• [Exercise directions]
Copy every record exactly as it stands. Leave the pictures out.

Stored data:
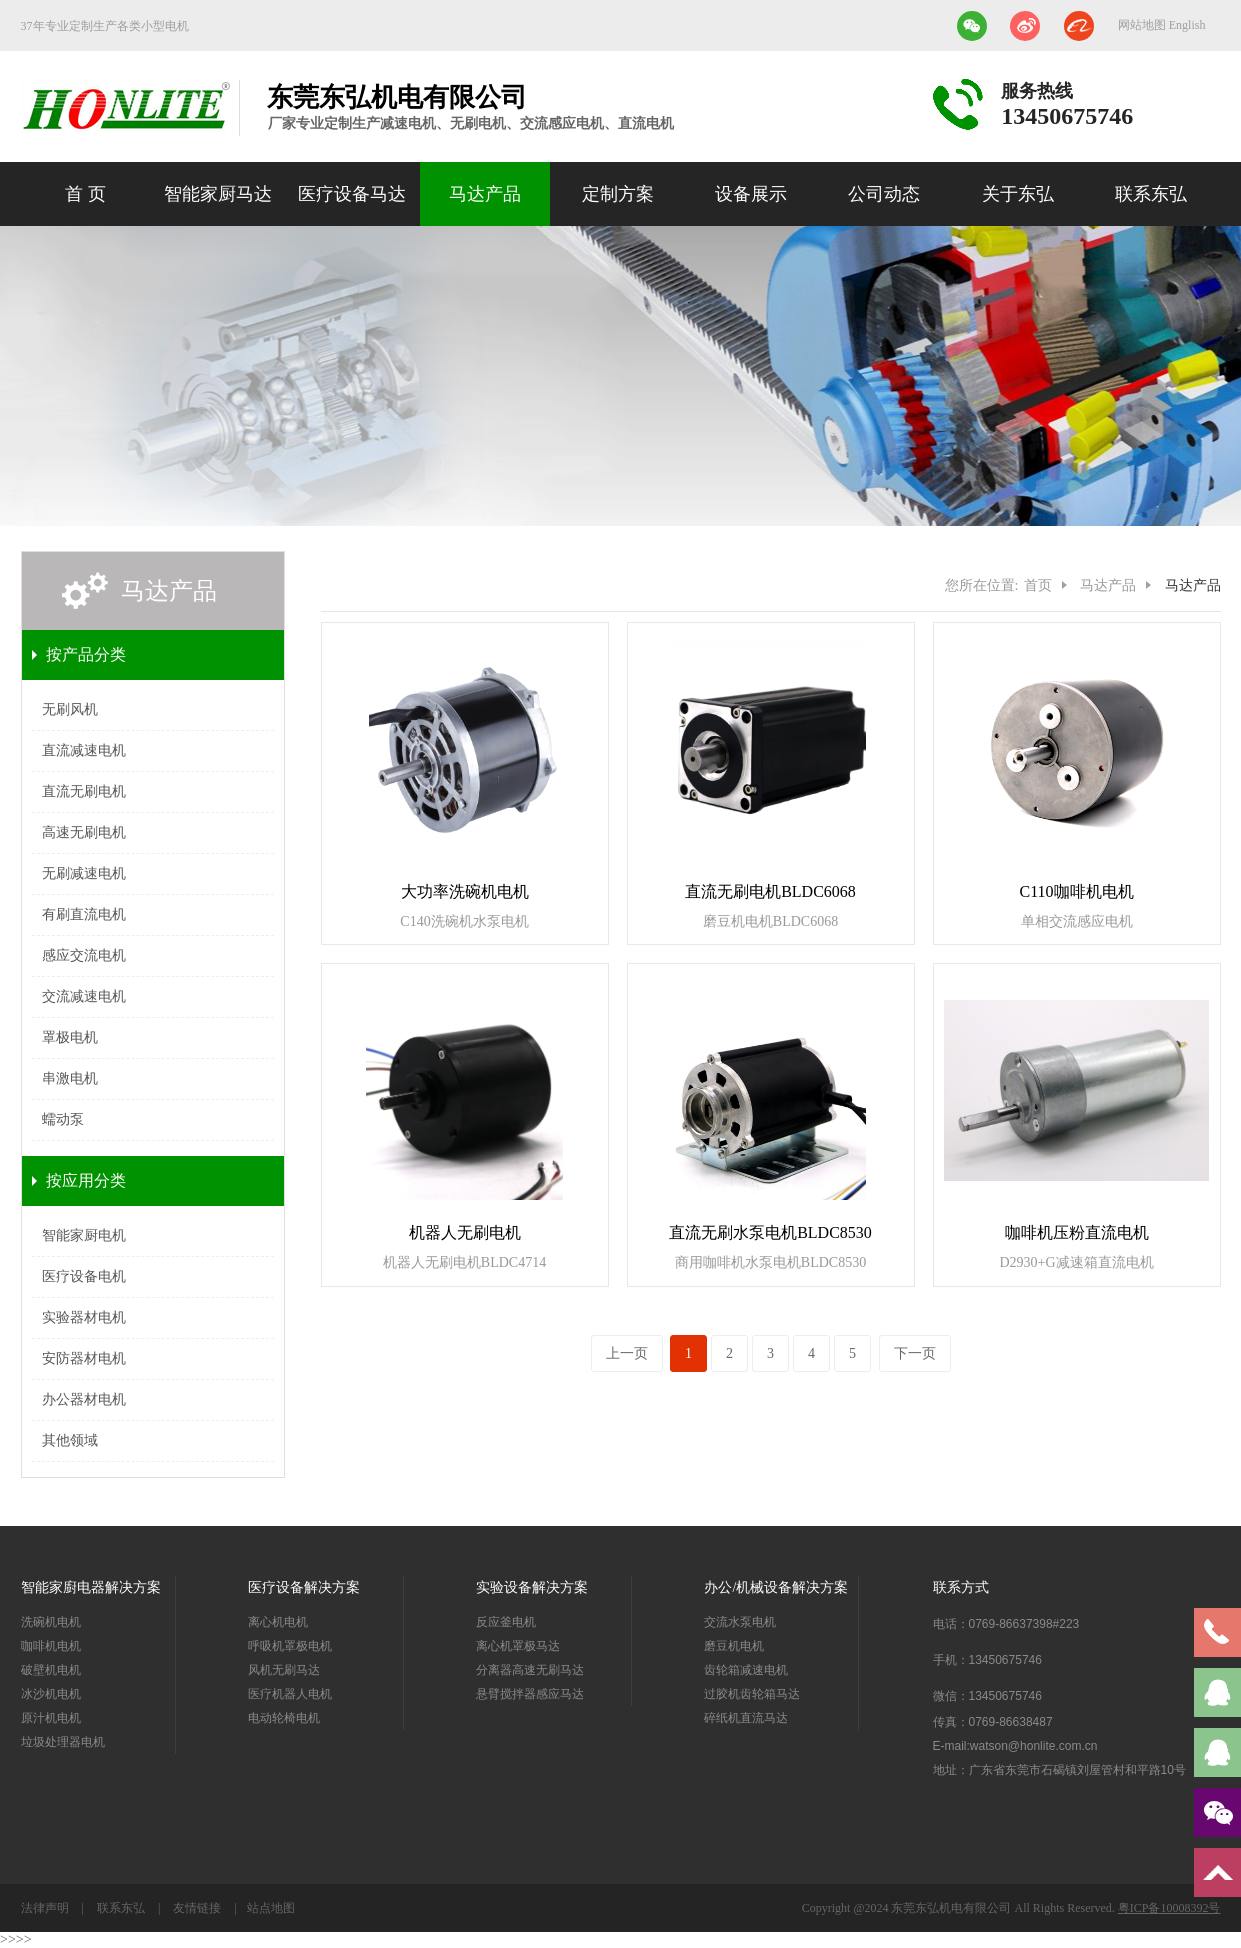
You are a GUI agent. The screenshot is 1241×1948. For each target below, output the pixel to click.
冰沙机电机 (51, 1694)
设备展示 (751, 194)
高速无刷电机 (84, 832)
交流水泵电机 (740, 1622)
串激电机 (70, 1078)
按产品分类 (86, 654)
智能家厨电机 (84, 1235)
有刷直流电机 (84, 914)
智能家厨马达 (218, 194)
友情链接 (197, 1908)
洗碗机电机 (51, 1622)
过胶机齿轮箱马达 (752, 1694)
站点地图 (271, 1908)
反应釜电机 (506, 1622)
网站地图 (1143, 25)
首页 (1038, 585)
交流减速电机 (84, 996)
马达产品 (485, 194)
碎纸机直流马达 (746, 1718)
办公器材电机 (84, 1399)
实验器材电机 (84, 1317)
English (1187, 25)
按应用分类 (86, 1180)
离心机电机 (278, 1622)
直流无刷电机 (84, 791)
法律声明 (46, 1908)
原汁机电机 (51, 1718)
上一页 (627, 1353)
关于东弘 (1018, 194)
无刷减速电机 (84, 873)
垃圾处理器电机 (63, 1742)
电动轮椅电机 (284, 1718)
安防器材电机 (84, 1358)
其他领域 (70, 1440)
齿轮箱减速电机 (746, 1670)
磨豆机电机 (734, 1646)
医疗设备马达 (352, 194)
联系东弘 (1151, 194)
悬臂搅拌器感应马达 (530, 1694)
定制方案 (618, 194)
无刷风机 (70, 709)
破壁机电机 (51, 1670)
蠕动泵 (63, 1119)
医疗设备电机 (84, 1276)
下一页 (915, 1353)
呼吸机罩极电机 (290, 1646)
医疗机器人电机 (290, 1694)
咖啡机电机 (51, 1646)
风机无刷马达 (284, 1670)
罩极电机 (70, 1037)
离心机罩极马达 (518, 1646)
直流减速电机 (84, 750)
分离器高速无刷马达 (530, 1670)
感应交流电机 (84, 955)
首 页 (85, 194)
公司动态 (884, 194)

• [Output]
You are a GUI agent. The screenshot is 1241×1948. For each target below, output the pixel to click.
冰沙机电机 (51, 1694)
设备展示 (751, 194)
高速无刷电机 (84, 832)
交流水泵电机 (740, 1622)
串激电机 (70, 1078)
按产品分类 (86, 654)
智能家厨电机 (84, 1235)
有刷直流电机 (84, 914)
智能家厨马达 (218, 194)
友情链接 (197, 1908)
洗碗机电机 (51, 1622)
过胶机齿轮箱马达 (752, 1694)
站点地图 (271, 1908)
反应釜电机 (506, 1622)
网站地图 (1143, 25)
首页 (1038, 585)
交流减速电机 (84, 996)
马达产品 (485, 194)
碎纸机直流马达 (746, 1718)
办公器材电机 (84, 1399)
实验器材电机 (84, 1317)
English (1187, 25)
按应用分类 (86, 1180)
离心机电机 (278, 1622)
直流无刷电机 (84, 791)
法律声明 (46, 1908)
原汁机电机 (51, 1718)
上一页 (627, 1353)
关于东弘 (1018, 194)
无刷减速电机 (84, 873)
垃圾处理器电机 (63, 1742)
电动轮椅电机 (284, 1718)
安防器材电机 (84, 1358)
其他领域 (70, 1440)
齿轮箱减速电机 (746, 1670)
磨豆机电机 (734, 1646)
医疗设备马达 (352, 194)
联系东弘 (1151, 194)
悬臂搅拌器感应马达 (530, 1694)
定制方案 (618, 194)
无刷风机 (70, 709)
破壁机电机 (51, 1670)
蠕动泵 (63, 1119)
医疗设备电机 (84, 1276)
下一页 (915, 1353)
呼吸机罩极电机 (290, 1646)
医疗机器人电机 (290, 1694)
咖啡机电机 (51, 1646)
风机无刷马达 (284, 1670)
罩极电机 (70, 1037)
离心机罩极马达 (518, 1646)
直流减速电机 (84, 750)
分离器高速无刷马达 (530, 1670)
感应交流电机 (84, 955)
首 页 (85, 194)
公司动态 (884, 194)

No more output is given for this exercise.